The Revenue Department has explained to a House Committee why its fee offices around the state are scanning personal informaiton provided by Missourians seeking drivers and non-drivers licenses and concealed carry endorsements.

Representative Jay Barnes (photo courtesy; Tim Bommel, Missouri House Communications)

Representative Jay Barnes (photo courtesy; Tim Bommel, Missouri House Communications)

Department Director Brian Long says those scans are being made as part of an effort to “deter, detect and prosecute fraud.” Long testified that out of about 20,000 sets of documents obtained by the Department each week, about 50 are “spot checked” to look for evidence of fraud.

Long also says the scans are a deterrent.

“Individuals who are interested in fraudulently obtaining a Missouri I.D. are much less likely to approach that license clerk in that license office if they know that document they are proffering is going to be scanned and retained.”

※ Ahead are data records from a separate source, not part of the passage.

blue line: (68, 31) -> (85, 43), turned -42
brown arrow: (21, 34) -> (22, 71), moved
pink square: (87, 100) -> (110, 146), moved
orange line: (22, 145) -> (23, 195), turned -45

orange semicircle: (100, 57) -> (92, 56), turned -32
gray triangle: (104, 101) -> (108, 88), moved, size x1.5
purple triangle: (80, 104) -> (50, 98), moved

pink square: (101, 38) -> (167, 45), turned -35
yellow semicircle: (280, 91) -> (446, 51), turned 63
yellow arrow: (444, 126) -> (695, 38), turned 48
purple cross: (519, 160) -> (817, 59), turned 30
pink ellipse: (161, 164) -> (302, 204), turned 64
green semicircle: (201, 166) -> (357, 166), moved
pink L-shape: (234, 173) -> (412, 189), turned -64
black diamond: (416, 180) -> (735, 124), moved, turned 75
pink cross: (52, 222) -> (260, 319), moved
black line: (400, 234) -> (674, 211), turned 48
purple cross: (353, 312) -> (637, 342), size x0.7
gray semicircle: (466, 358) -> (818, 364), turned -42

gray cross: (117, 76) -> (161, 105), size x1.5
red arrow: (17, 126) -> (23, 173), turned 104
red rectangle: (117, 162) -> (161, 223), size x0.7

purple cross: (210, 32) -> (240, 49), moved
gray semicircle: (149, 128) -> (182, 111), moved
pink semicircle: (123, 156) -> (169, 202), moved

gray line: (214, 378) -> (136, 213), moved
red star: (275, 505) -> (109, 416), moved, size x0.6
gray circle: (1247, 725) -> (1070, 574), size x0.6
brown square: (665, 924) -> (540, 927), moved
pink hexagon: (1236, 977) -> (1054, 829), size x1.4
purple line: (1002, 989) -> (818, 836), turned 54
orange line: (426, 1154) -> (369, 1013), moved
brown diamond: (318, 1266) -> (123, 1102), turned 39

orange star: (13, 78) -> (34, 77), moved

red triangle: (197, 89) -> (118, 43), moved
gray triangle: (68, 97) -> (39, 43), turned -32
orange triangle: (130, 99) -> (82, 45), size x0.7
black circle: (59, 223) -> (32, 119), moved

Representative Todd Richardson (R-Poplar Bluff) says he’s not convinced that there is a security benefit from the Department making those scans.

“If the elimination of fraud is the primary justification, then scanning 50 a week out of 20,000, potentially … you’re looking for a needle in a haystack.”

Long assured the committee none of the information being scanned is being shared with the federal government.

Deputy Director John Mollenkamp explained the scanned information and other data related to licenses and endorsements is sent to state data center in Jefferson City. From there, a portion of it is sent to Morpho Trust, the company that prints licenses for the state.

Richard McIntosh, a lawyer hired last week by that company, testified that information is destroyed once the licenses are printed.

“They wanted me to let you all know they do take the matter very seriously, and they don’t share the data … and that was one of the concerns we were seeing in the papers this past week.”

Richardson says he has not seen or heard any evidence that the scanned information is being sent to the federal government, but he remains concerned about the Department retaining that data.

The Committee’s Chairman, Representative Jay Barnes (R-Jefferson City) also thinks the retention issue is a problem.

“The Department keeping all of these source documents could actually lessen the security of the documents because if that information gets hacked, rather than a person having access on an individual basis through individual fee offices, all of a sudden they have access to a treasure trove of the source documents of every Missourian with a driver’s license, which is a very dangerous thing.”

Richardson presented to the committee his bill meant to clarify and strengthen Missouri law against scanning those source documents. He says based on what he heard at the hearing, he needs to make some additions to the language.